Records from a data collection
::::

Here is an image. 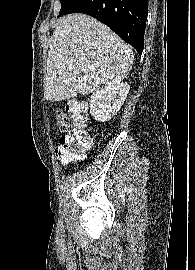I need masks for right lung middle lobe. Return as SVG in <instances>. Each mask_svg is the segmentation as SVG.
I'll list each match as a JSON object with an SVG mask.
<instances>
[{
  "label": "right lung middle lobe",
  "mask_w": 195,
  "mask_h": 270,
  "mask_svg": "<svg viewBox=\"0 0 195 270\" xmlns=\"http://www.w3.org/2000/svg\"><path fill=\"white\" fill-rule=\"evenodd\" d=\"M75 1L76 0H60V2H61V10L59 12L58 17L64 15L69 10V8L73 5V3Z\"/></svg>",
  "instance_id": "right-lung-middle-lobe-1"
}]
</instances>
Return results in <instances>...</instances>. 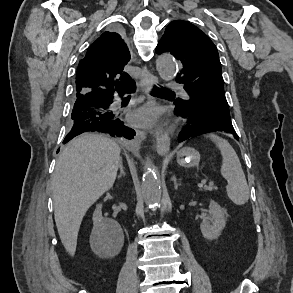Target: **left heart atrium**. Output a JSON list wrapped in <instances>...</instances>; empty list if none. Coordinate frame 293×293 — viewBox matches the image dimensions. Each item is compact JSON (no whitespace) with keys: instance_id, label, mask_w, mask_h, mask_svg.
Here are the masks:
<instances>
[{"instance_id":"left-heart-atrium-1","label":"left heart atrium","mask_w":293,"mask_h":293,"mask_svg":"<svg viewBox=\"0 0 293 293\" xmlns=\"http://www.w3.org/2000/svg\"><path fill=\"white\" fill-rule=\"evenodd\" d=\"M161 110L155 105H146L130 116V121L138 126H151L158 122Z\"/></svg>"}]
</instances>
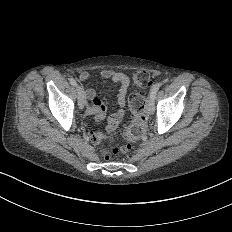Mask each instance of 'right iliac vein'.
<instances>
[{
  "label": "right iliac vein",
  "instance_id": "1",
  "mask_svg": "<svg viewBox=\"0 0 232 232\" xmlns=\"http://www.w3.org/2000/svg\"><path fill=\"white\" fill-rule=\"evenodd\" d=\"M77 97H78V105H79L78 109H79V112H81L80 110L83 109L82 105H83V100H84V97H85L84 86L83 87L79 86Z\"/></svg>",
  "mask_w": 232,
  "mask_h": 232
}]
</instances>
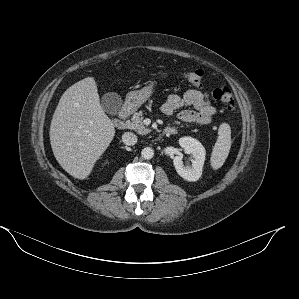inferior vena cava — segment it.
Segmentation results:
<instances>
[{"instance_id": "602c4592", "label": "inferior vena cava", "mask_w": 299, "mask_h": 299, "mask_svg": "<svg viewBox=\"0 0 299 299\" xmlns=\"http://www.w3.org/2000/svg\"><path fill=\"white\" fill-rule=\"evenodd\" d=\"M137 136L132 132H125L122 135V141L125 145H135L137 143Z\"/></svg>"}]
</instances>
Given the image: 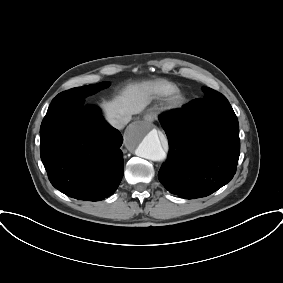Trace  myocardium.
Listing matches in <instances>:
<instances>
[{"label":"myocardium","instance_id":"1","mask_svg":"<svg viewBox=\"0 0 283 283\" xmlns=\"http://www.w3.org/2000/svg\"><path fill=\"white\" fill-rule=\"evenodd\" d=\"M181 100H182V96L179 94H175L171 98L172 103H180Z\"/></svg>","mask_w":283,"mask_h":283}]
</instances>
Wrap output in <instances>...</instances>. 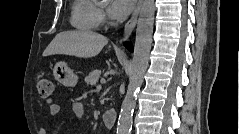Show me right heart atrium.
Here are the masks:
<instances>
[{
	"mask_svg": "<svg viewBox=\"0 0 239 134\" xmlns=\"http://www.w3.org/2000/svg\"><path fill=\"white\" fill-rule=\"evenodd\" d=\"M104 19H105V12L102 9H100L99 10V22L104 21Z\"/></svg>",
	"mask_w": 239,
	"mask_h": 134,
	"instance_id": "right-heart-atrium-1",
	"label": "right heart atrium"
}]
</instances>
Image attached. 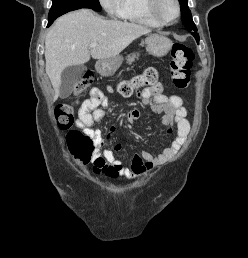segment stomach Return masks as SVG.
<instances>
[{
  "label": "stomach",
  "instance_id": "stomach-1",
  "mask_svg": "<svg viewBox=\"0 0 248 258\" xmlns=\"http://www.w3.org/2000/svg\"><path fill=\"white\" fill-rule=\"evenodd\" d=\"M145 45L148 53L156 57H163L170 51L173 43L165 36L153 34L146 38ZM122 62L123 57L120 55L109 59L99 60L96 63V70L102 76H110L117 71Z\"/></svg>",
  "mask_w": 248,
  "mask_h": 258
}]
</instances>
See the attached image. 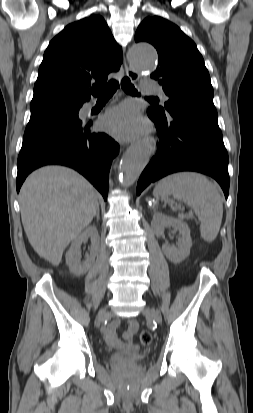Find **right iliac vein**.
Returning a JSON list of instances; mask_svg holds the SVG:
<instances>
[{
  "label": "right iliac vein",
  "mask_w": 253,
  "mask_h": 413,
  "mask_svg": "<svg viewBox=\"0 0 253 413\" xmlns=\"http://www.w3.org/2000/svg\"><path fill=\"white\" fill-rule=\"evenodd\" d=\"M107 315V309L104 308L99 312L98 319L101 320Z\"/></svg>",
  "instance_id": "obj_1"
}]
</instances>
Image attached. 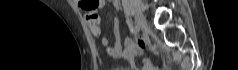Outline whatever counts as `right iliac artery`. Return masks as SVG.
I'll return each mask as SVG.
<instances>
[{"mask_svg": "<svg viewBox=\"0 0 238 70\" xmlns=\"http://www.w3.org/2000/svg\"><path fill=\"white\" fill-rule=\"evenodd\" d=\"M139 31V27L137 25L132 27V32L136 33Z\"/></svg>", "mask_w": 238, "mask_h": 70, "instance_id": "right-iliac-artery-1", "label": "right iliac artery"}]
</instances>
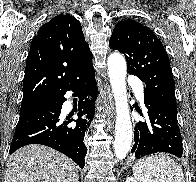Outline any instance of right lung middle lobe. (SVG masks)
<instances>
[{"label": "right lung middle lobe", "instance_id": "1", "mask_svg": "<svg viewBox=\"0 0 196 182\" xmlns=\"http://www.w3.org/2000/svg\"><path fill=\"white\" fill-rule=\"evenodd\" d=\"M40 103L33 104V105H22L20 113L26 112L28 110L34 109L39 106Z\"/></svg>", "mask_w": 196, "mask_h": 182}]
</instances>
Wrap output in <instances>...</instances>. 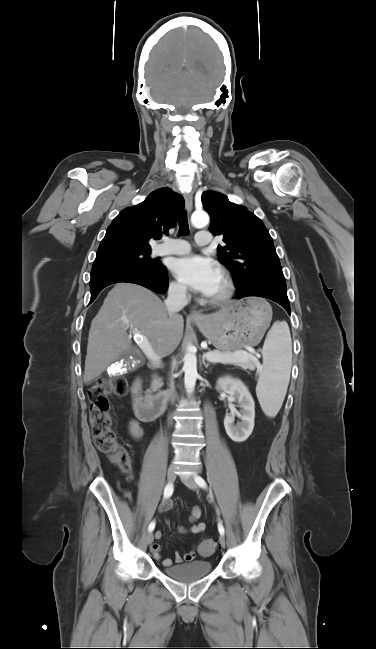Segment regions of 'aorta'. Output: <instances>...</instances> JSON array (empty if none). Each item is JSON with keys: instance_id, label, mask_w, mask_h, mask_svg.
I'll list each match as a JSON object with an SVG mask.
<instances>
[{"instance_id": "obj_1", "label": "aorta", "mask_w": 376, "mask_h": 649, "mask_svg": "<svg viewBox=\"0 0 376 649\" xmlns=\"http://www.w3.org/2000/svg\"><path fill=\"white\" fill-rule=\"evenodd\" d=\"M191 223L196 228L205 227L209 223V216L205 212H194L191 216ZM183 370L185 372V387L188 391H192L198 377L196 350L192 345L187 347L184 355Z\"/></svg>"}]
</instances>
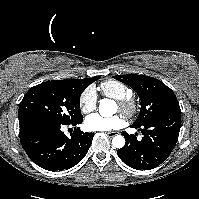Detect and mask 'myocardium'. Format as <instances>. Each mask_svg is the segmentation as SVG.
Wrapping results in <instances>:
<instances>
[{"mask_svg": "<svg viewBox=\"0 0 199 199\" xmlns=\"http://www.w3.org/2000/svg\"><path fill=\"white\" fill-rule=\"evenodd\" d=\"M118 106H119L120 110L128 116H133L136 114L137 102L132 97L118 100Z\"/></svg>", "mask_w": 199, "mask_h": 199, "instance_id": "1", "label": "myocardium"}]
</instances>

::::

From the line that holds "Detect and mask" to the last line of the records, please copy each line exactly and nothing else. Pictures stay out.

Detect and mask 'myocardium'. Format as <instances>. Each mask_svg is the segmentation as SVG.
Wrapping results in <instances>:
<instances>
[{"mask_svg": "<svg viewBox=\"0 0 199 199\" xmlns=\"http://www.w3.org/2000/svg\"><path fill=\"white\" fill-rule=\"evenodd\" d=\"M118 106H119L120 110L128 116H133L136 114L137 102L132 97L118 100Z\"/></svg>", "mask_w": 199, "mask_h": 199, "instance_id": "1", "label": "myocardium"}]
</instances>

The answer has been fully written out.